At Zacks, we try to avoid labeling stocks as “cheap” or “expensive.” Instead, we opt to look beyond a stock’s face value, and our system puts an emphasis on earnings estimate revisions to find stocks that will hopefully be winners for investors.
With that said, low-priced stocks can still be attractive to investors as they present the chance to take a larger position in a company, which they might not be able to in higher-priced stocks. When searching for these low-priced stocks, we still look for similar trends in growth, value, and momentum. Then we apply the Zacks Rank to properly analyze the potential that these companies have.

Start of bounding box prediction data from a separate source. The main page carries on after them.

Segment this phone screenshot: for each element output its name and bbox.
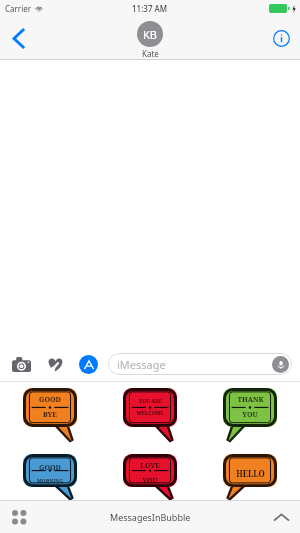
staticText: YOU ARE (139, 398, 162, 405)
staticText: 11:37 AM (132, 3, 168, 14)
button[interactable]: YOU ARE (100, 382, 200, 448)
staticText: Kate (142, 48, 159, 59)
button[interactable]: GOOD (0, 382, 100, 448)
staticText: LOVE (140, 461, 160, 471)
button[interactable]: HELLO (200, 448, 300, 500)
staticText: HELLO (236, 468, 265, 479)
button[interactable]: Expand (266, 502, 296, 532)
staticText: MORNING (37, 478, 63, 485)
staticText: YOU (142, 476, 158, 486)
button[interactable]: Digital Touch (42, 351, 68, 377)
button[interactable]: LOVE (100, 448, 200, 500)
button[interactable]: KB (137, 21, 163, 59)
staticText: KB (143, 27, 157, 42)
button[interactable]: App Store (75, 351, 101, 377)
staticText: iMessage (117, 357, 166, 372)
staticText: GOOD (39, 463, 61, 473)
staticText: Carrier (5, 3, 32, 14)
button[interactable]: THANK (200, 382, 300, 448)
staticText: WELCOME (136, 410, 164, 417)
button[interactable]: Camera (8, 351, 34, 377)
button[interactable]: GOOD (0, 448, 100, 500)
staticText: GOOD (39, 395, 61, 405)
button[interactable]: Back (2, 21, 36, 55)
button[interactable]: iMessage (108, 353, 292, 375)
button[interactable]: Dictate (272, 356, 289, 373)
staticText: MessagesInBubble (110, 511, 191, 523)
staticText: BYE (43, 410, 57, 420)
button[interactable]: Details (266, 23, 296, 53)
staticText: YOU (242, 410, 258, 420)
staticText: THANK (237, 395, 264, 405)
button[interactable]: All apps (4, 502, 34, 532)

Today we’ve highlighted five stocks that are currently trading for under $10 per share. All of these stocks currently sport a Zacks Rank #2 (Buy) or better, and the selected companies are showing signs of outpacing the market throughout 2019.
Check out these five great stocks under $10 for 2019:
1. BlackBerry Limited (BB - Free Report)
Prior Close: $8.26
BlackBerry rose to prominence on the back of its once-iconic brand of smartphones. The firm recently ditched hardware manufacturing and now operates as an enterprise software and services company. BB currently holds a #1 (Strong Buy) rank and has a projected long-term EPS growth rate of 18.6%, on an annualized basis. BlackBerry has also seen some positive earnings estimate revision activity recently.
At 49.6X earnings, the stock might appear overvalued even at its current $8.26 a share price tag, but a PEG ratio of 2.7 shows that potential BlackBerry investors are actually getting a reasonable price for this earnings growth potential. What’s more, the firm is trying to establish itself as a segment leader in mobile and in-car enterprise security, which could lead to huge benefits for investors down the road.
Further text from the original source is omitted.